- **WHAT YOU WILL DO**
Filter the data below, keeping only lines that contain "textarea".

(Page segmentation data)
•••••
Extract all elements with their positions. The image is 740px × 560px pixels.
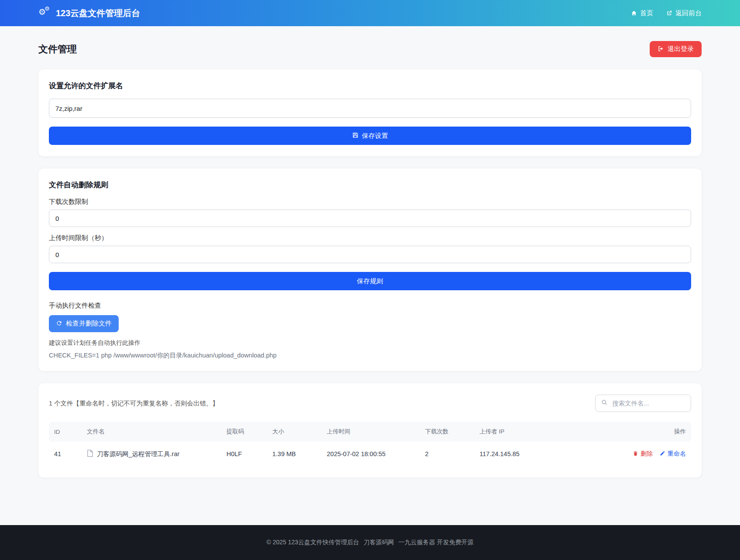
refresh-icon xyxy=(56,320,62,328)
col-header-size: 大小 xyxy=(267,422,322,442)
page-footer: © 2025 123云盘文件快传管理后台 刀客源码网 一九云服务器 开发免费开源 xyxy=(0,525,740,560)
cell-id: 41 xyxy=(49,443,82,465)
col-header-uploader-ip: 上传者 IP xyxy=(474,422,601,442)
download-limit-input[interactable] xyxy=(49,210,691,227)
save-settings-button[interactable]: 保存设置 xyxy=(49,127,691,145)
footer-link-server[interactable]: 一九云服务器 开发免费开源 xyxy=(398,539,473,546)
files-summary: 1 个文件【重命名时，切记不可为重复名称，否则会出错。】 xyxy=(49,399,219,408)
page-title: 文件管理 xyxy=(38,43,77,56)
extensions-card: 设置允许的文件扩展名 保存设置 xyxy=(38,69,702,156)
sign-out-icon xyxy=(658,45,664,53)
col-header-upload-time: 上传时间 xyxy=(322,422,420,442)
app-brand: ⚙ ⚙ 123云盘文件管理后台 xyxy=(38,7,140,19)
extensions-input[interactable] xyxy=(49,99,691,118)
manual-check-label: 手动执行文件检查 xyxy=(49,302,691,310)
upload-time-limit-label: 上传时间限制（秒） xyxy=(49,234,691,242)
files-table: ID 文件名 提取码 大小 上传时间 下载次数 上传者 IP 操作 41 xyxy=(49,422,691,466)
extensions-heading: 设置允许的文件扩展名 xyxy=(49,81,691,91)
cell-upload-time: 2025-07-02 18:00:55 xyxy=(322,443,420,465)
files-toolbar: 1 个文件【重命名时，切记不可为重复名称，否则会出错。】 xyxy=(49,395,691,412)
check-delete-files-button[interactable]: 检查并删除文件 xyxy=(49,315,119,332)
nav-back-frontend-link[interactable]: 返回前台 xyxy=(666,9,702,17)
home-icon xyxy=(631,10,637,16)
col-header-filename: 文件名 xyxy=(82,422,221,442)
search-icon xyxy=(601,399,608,408)
download-limit-label: 下载次数限制 xyxy=(49,198,691,206)
top-navbar: ⚙ ⚙ 123云盘文件管理后台 首页 返回前台 xyxy=(0,0,740,26)
col-header-id: ID xyxy=(49,423,82,441)
cell-actions: 删除 重命名 xyxy=(601,442,691,466)
cell-downloads: 2 xyxy=(420,443,474,465)
cell-filename: 刀客源码网_远程管理工具.rar xyxy=(82,442,221,466)
cell-size: 1.39 MB xyxy=(267,443,322,465)
file-icon xyxy=(87,450,93,458)
col-header-actions: 操作 xyxy=(601,422,691,442)
external-link-icon xyxy=(666,10,672,16)
gears-icon: ⚙ ⚙ xyxy=(38,7,51,19)
rules-heading: 文件自动删除规则 xyxy=(49,180,691,190)
auto-delete-rules-card: 文件自动删除规则 下载次数限制 上传时间限制（秒） 保存规则 手动执行文件检查 … xyxy=(38,168,702,371)
col-header-code: 提取码 xyxy=(221,422,267,442)
upload-time-limit-input[interactable] xyxy=(49,246,691,263)
footer-copyright: © 2025 123云盘文件快传管理后台 xyxy=(267,539,360,546)
cell-code: H0LF xyxy=(221,443,267,465)
footer-link-source[interactable]: 刀客源码网 xyxy=(363,539,394,546)
cron-command: CHECK_FILES=1 php /www/wwwroot/你的目录/kaui… xyxy=(49,351,691,360)
save-icon xyxy=(352,132,359,140)
files-table-header: ID 文件名 提取码 大小 上传时间 下载次数 上传者 IP 操作 xyxy=(49,422,691,442)
col-header-downloads: 下载次数 xyxy=(420,422,474,442)
cell-uploader-ip: 117.24.145.85 xyxy=(474,443,601,465)
search-input[interactable] xyxy=(611,399,685,407)
page-header: 文件管理 退出登录 xyxy=(38,41,702,57)
search-box xyxy=(595,395,691,412)
pencil-icon xyxy=(660,450,665,457)
trash-icon xyxy=(633,450,638,458)
logout-button[interactable]: 退出登录 xyxy=(650,41,702,57)
rename-link[interactable]: 重命名 xyxy=(660,450,686,458)
files-card: 1 个文件【重命名时，切记不可为重复名称，否则会出错。】 ID 文件名 提取码 … xyxy=(38,383,702,478)
app-title: 123云盘文件管理后台 xyxy=(56,7,140,19)
nav-home-link[interactable]: 首页 xyxy=(631,9,653,17)
delete-link[interactable]: 删除 xyxy=(633,450,653,458)
navbar-links: 首页 返回前台 xyxy=(631,9,702,17)
save-rules-button[interactable]: 保存规则 xyxy=(49,272,691,290)
cron-hint: 建议设置计划任务自动执行此操作 xyxy=(49,339,691,347)
table-row: 41 刀客源码网_远程管理工具.rar H0LF 1.39 MB 2025-07… xyxy=(49,442,691,466)
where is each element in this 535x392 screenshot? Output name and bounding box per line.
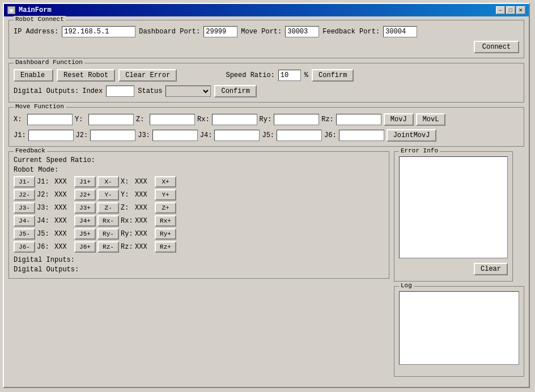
jog-val2-3: XXX: [135, 217, 153, 225]
clear-error-button[interactable]: Clear Error: [118, 69, 177, 82]
digital-index-input[interactable]: [106, 86, 134, 97]
jog-minus2-btn-3[interactable]: Rx-: [97, 215, 119, 227]
jog-minus2-btn-5[interactable]: Rz-: [97, 241, 119, 253]
main-window: ▣ MainForm − □ ✕ Robot Connect IP Addres…: [3, 3, 530, 388]
jog-minus2-btn-0[interactable]: X-: [97, 176, 119, 188]
j2-label: J2:: [76, 131, 88, 139]
title-bar-controls: − □ ✕: [496, 6, 525, 14]
jog-minus-btn-4[interactable]: J5-: [14, 228, 35, 240]
connect-row: Connect: [14, 41, 519, 53]
j5-input[interactable]: [277, 130, 322, 141]
jog-minus2-btn-1[interactable]: Y-: [97, 189, 119, 201]
j1-label: J1:: [14, 131, 26, 139]
jog-container: J1- J1: XXX J1+ X- X: XXX X+ J2- J2: XXX…: [14, 176, 384, 253]
title-bar-text: ▣ MainForm: [7, 6, 52, 14]
jog-row-1: J2- J2: XXX J2+ Y- Y: XXX Y+: [14, 189, 384, 201]
jog-minus-btn-2[interactable]: J3-: [14, 202, 35, 214]
ry-input[interactable]: [274, 114, 319, 125]
jog-val-5: XXX: [54, 243, 73, 251]
dashboard-label: Dashboard Function: [14, 59, 84, 66]
jog-row-4: J5- J5: XXX J5+ Ry- Ry: XXX Ry+: [14, 228, 384, 240]
dashboard-port-input[interactable]: [203, 26, 237, 37]
jog-val2-label-2: Z:: [121, 204, 133, 212]
jog-minus-btn-0[interactable]: J1-: [14, 176, 35, 188]
jog-plus-btn-1[interactable]: J2+: [74, 189, 96, 201]
jog-minus2-btn-2[interactable]: Z-: [97, 202, 119, 214]
j4-label: J4:: [200, 131, 213, 139]
jog-minus-btn-3[interactable]: J4-: [14, 215, 35, 227]
j2-input[interactable]: [90, 130, 135, 141]
j5-label: J5:: [262, 131, 274, 139]
jog-plus2-btn-3[interactable]: Rx+: [155, 215, 176, 227]
j6-input[interactable]: [339, 130, 384, 141]
jog-plus-btn-0[interactable]: J1+: [74, 176, 96, 188]
jog-minus2-btn-4[interactable]: Ry-: [97, 228, 119, 240]
jog-val2-label-5: Rz:: [121, 243, 133, 251]
speed-ratio-input[interactable]: [278, 70, 301, 81]
x-input[interactable]: [27, 114, 73, 125]
jog-label-4: J5:: [37, 230, 53, 238]
j3-input[interactable]: [152, 130, 198, 141]
jog-val2-1: XXX: [135, 191, 153, 199]
j4-input[interactable]: [214, 130, 260, 141]
jog-val2-4: XXX: [135, 230, 153, 238]
dashboard-row1: Enable Reset Robot Clear Error Speed Rat…: [14, 69, 519, 82]
log-textarea[interactable]: [399, 291, 519, 365]
jog-row-5: J6- J6: XXX J6+ Rz- Rz: XXX Rz+: [14, 241, 384, 253]
jog-val-0: XXX: [54, 178, 73, 186]
movl-button[interactable]: MovL: [416, 113, 446, 126]
jog-label-5: J6:: [37, 243, 53, 251]
connect-button[interactable]: Connect: [474, 41, 519, 53]
jog-minus-btn-5[interactable]: J6-: [14, 241, 35, 253]
enable-button[interactable]: Enable: [14, 69, 53, 82]
jog-plus2-btn-5[interactable]: Rz+: [155, 241, 176, 253]
feedback-port-input[interactable]: [383, 26, 417, 37]
ip-address-input[interactable]: [62, 26, 135, 37]
y-input[interactable]: [88, 114, 134, 125]
rz-input[interactable]: [336, 114, 381, 125]
j1-input[interactable]: [28, 130, 74, 141]
joint-movj-button[interactable]: JointMovJ: [387, 129, 437, 142]
speed-confirm-button[interactable]: Confirm: [312, 69, 354, 82]
jog-val2-label-0: X:: [121, 178, 133, 186]
clear-row: Clear: [399, 263, 508, 275]
clear-button[interactable]: Clear: [474, 263, 508, 275]
jog-plus2-btn-0[interactable]: X+: [155, 176, 176, 188]
jog-label-0: J1:: [37, 178, 53, 186]
movj-button[interactable]: MovJ: [384, 113, 414, 126]
reset-robot-button[interactable]: Reset Robot: [57, 69, 115, 82]
rz-label: Rz:: [321, 116, 334, 123]
jog-plus2-btn-4[interactable]: Ry+: [155, 228, 176, 240]
jog-val2-5: XXX: [135, 243, 153, 251]
app-icon: ▣: [7, 6, 15, 14]
percent-label: %: [304, 71, 308, 79]
error-info-textarea[interactable]: [399, 156, 508, 258]
move-port-input[interactable]: [285, 26, 319, 37]
status-select[interactable]: [165, 86, 211, 97]
jog-plus-btn-5[interactable]: J6+: [74, 241, 96, 253]
jog-plus-btn-4[interactable]: J5+: [74, 228, 96, 240]
jog-minus-btn-1[interactable]: J2-: [14, 189, 35, 201]
log-group: Log: [394, 286, 524, 377]
digital-inputs-label: Digital Inputs:: [14, 256, 75, 264]
maximize-button[interactable]: □: [506, 6, 515, 14]
bottom-row: Feedback Current Speed Ratio: Robot Mode…: [9, 151, 524, 381]
jog-plus-btn-2[interactable]: J3+: [74, 202, 96, 214]
robot-connect-label: Robot Connect: [14, 16, 66, 23]
feedback-group: Feedback Current Speed Ratio: Robot Mode…: [9, 151, 389, 279]
robot-mode-row: Robot Mode:: [14, 166, 384, 174]
digital-confirm-button[interactable]: Confirm: [214, 85, 256, 97]
minimize-button[interactable]: −: [496, 6, 505, 14]
jog-plus2-btn-2[interactable]: Z+: [155, 202, 176, 214]
jog-plus-btn-3[interactable]: J4+: [74, 215, 96, 227]
robot-connect-row: IP Address: Dashboard Port: Move Port: F…: [14, 26, 519, 37]
jog-row-0: J1- J1: XXX J1+ X- X: XXX X+: [14, 176, 384, 188]
dashboard-row2: Digital Outputs: Index Status Confirm: [14, 85, 519, 97]
error-info-group: Error Info Clear: [394, 151, 513, 282]
jog-plus2-btn-1[interactable]: Y+: [155, 189, 176, 201]
rx-input[interactable]: [212, 114, 257, 125]
z-input[interactable]: [150, 114, 195, 125]
current-speed-row: Current Speed Ratio:: [14, 156, 384, 164]
close-button[interactable]: ✕: [516, 6, 525, 14]
jog-label-2: J3:: [37, 204, 53, 212]
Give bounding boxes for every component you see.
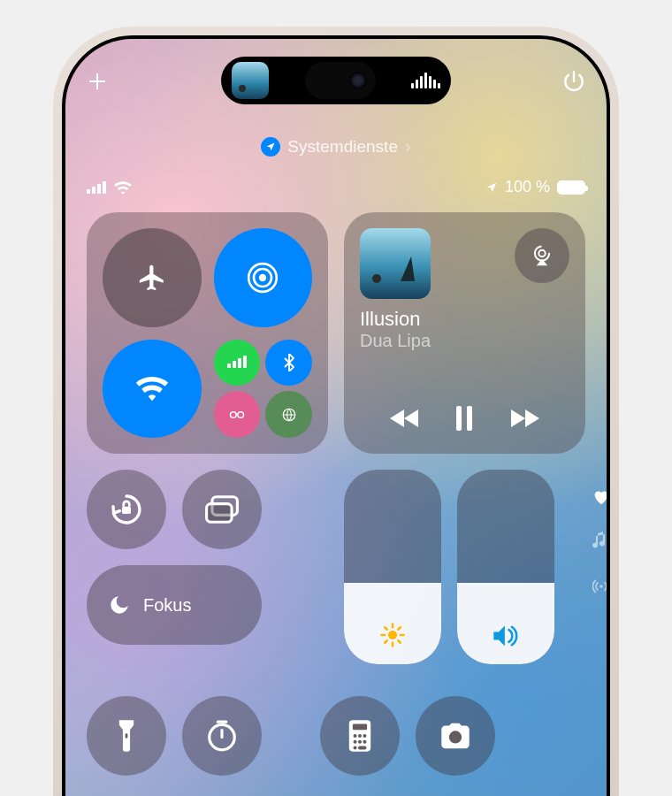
•••••
- **THE ANSWER**
log-textarea[interactable]: [399, 291, 519, 365]
error-info-textarea[interactable]: [399, 156, 508, 258]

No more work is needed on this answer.